> WHAT TO PRODUCE: I'd ask you to write out the lines below exactly, with no images.

> DATASET RECORDS:
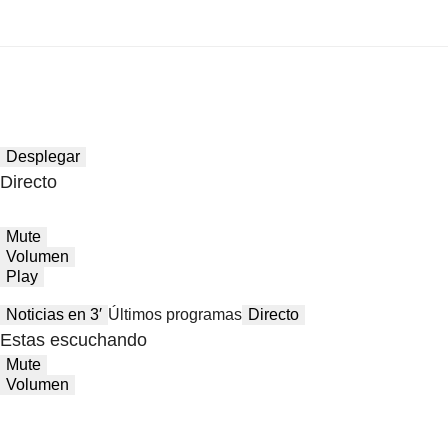
Desplegar
Directo
Mute
Volumen
Play
Noticias en 3′
Últimos programas
Directo
Estas escuchando
Mute
Volumen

> SOLVED EXERCISE:
Desplegar
Directo
Mute
Volumen
Play
Noticias en 3′
Últimos programas
Directo
Estas escuchando
Mute
Volumen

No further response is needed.